Sunset Zone information:

Sunset Western Zone: '4-9', '14-23'
Sunset Northeast Zone: '31', '32', '34', '39'


DNA/breeding information:

DNA wise it's a 'Russian/American hybrid', a species cross of 'Vitis labrusca' (American), and of 'Vitis vinifera' (Russian).

'Between 1919 and 1976', four white ('Interlaken', 'Himrod', 'Romulus', and 'Lakemont') and one red ('Suffolk Red') seedless cultivars were released. They all share the attribute of having as one parent a 'Mediterranean grape cultivar'. This inevitably results in some reduction in the vines ability to survive winter cold.

Country of origin: USA: New York State Agricultural Experiment Station, Cornell University, Geneva, NY 14456.

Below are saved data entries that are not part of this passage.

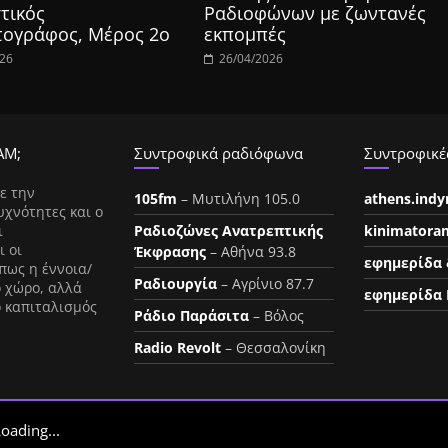
τικός
Ραδιοφώνων με ζωντανές
τογράφος, Μέρος 2ο
εκπομπές
026
26/04/2026
ΑΜ;
Συντροφικά ραδιόφωνα
Συντροφικές
ε την
105fm
– Μυτιλήνη 105.0
athens.ind
υχνότητες και ο
ι
Ραδιοζώνες Ανατρεπτικής
kinimatora
ι οι
Έκφρασης
– Αθήνα 93.8
εφημερίδα 
πως η έννοια/
Ραδιουργία
– Αγρίνιο 87.7
ο χώρο, αλλά
εφημερίδα 
ο καπιταλισμός
Ράδιο Παράσιτα
– Βόλος
Radio Revolt
– Θεσσαλονίκη
oading...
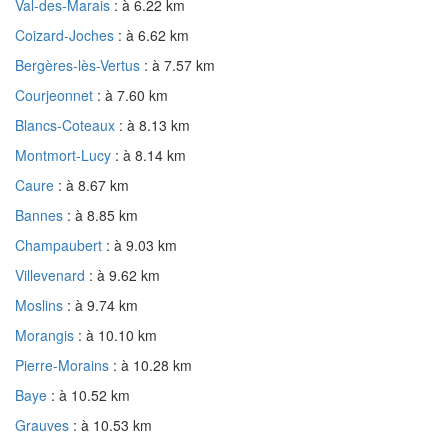
Val-des-Marais
: à 6.22 km
Coizard-Joches
: à 6.62 km
Bergères-lès-Vertus
: à 7.57 km
Courjeonnet
: à 7.60 km
Blancs-Coteaux
: à 8.13 km
Montmort-Lucy
: à 8.14 km
Caure
: à 8.67 km
Bannes
: à 8.85 km
Champaubert
: à 9.03 km
Villevenard
: à 9.62 km
Moslins
: à 9.74 km
Morangis
: à 10.10 km
Pierre-Morains
: à 10.28 km
Baye
: à 10.52 km
Grauves
: à 10.53 km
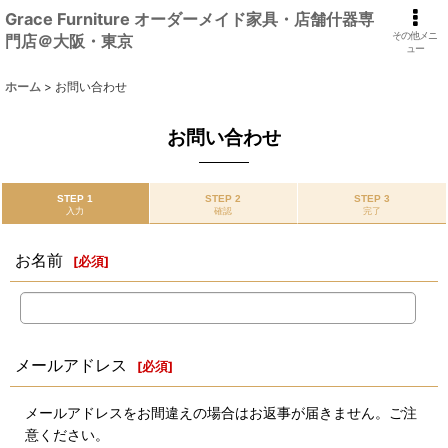
Grace Furniture オーダーメイド家具・店舗什器専
その他メニ
門店＠大阪・東京
ュー
ホーム
>
お問い合わせ
お問い合わせ
STEP 1
STEP 2
STEP 3
入力
確認
完了
お名前
[
必須
]
メールアドレス
[
必須
]
メールアドレスをお間違えの場合はお返事が届きません。ご注
意ください。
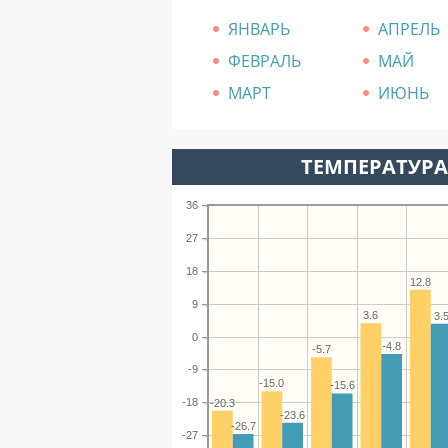
ЯНВАРЬ
АПРЕЛЬ
ФЕВРАЛЬ
МАЙ
МАРТ
ИЮНЬ
ТЕМПЕРАТУРА 
36
27
18
12.8
9
3.6
3.
0
-4.8
-5.7
-9
-15.0
-15.6
-18
-20.3
-23.6
-26.7
-27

Hybridized by 'Professor John Einset' at 'Cornell University'
Part of a hybridization program that began in '1919', the goal of that program was to create 'seedless grapes', that are 'cold hardy'.
Crossing made in '1935'
Selected in '1941'
Duplicated in '1944'
Released in '1972'
Parents: 'Mother (flower) Fredonia x Father (pollen) Black Kishmish'
Pseudonym (Tested As) 'NY 21572'

DNA analysis by Cornell has shown that only 'Black Kishmish', not 'Black Monukka' produced fingerprints consistent with parentage of 'Glenora' and 'Suffolk Red'. So 'Black Monukka' (also known as 'Russian Seedless 136', and as 'Kishmish Chernyi) has nothing to do with ‘Suffolk’.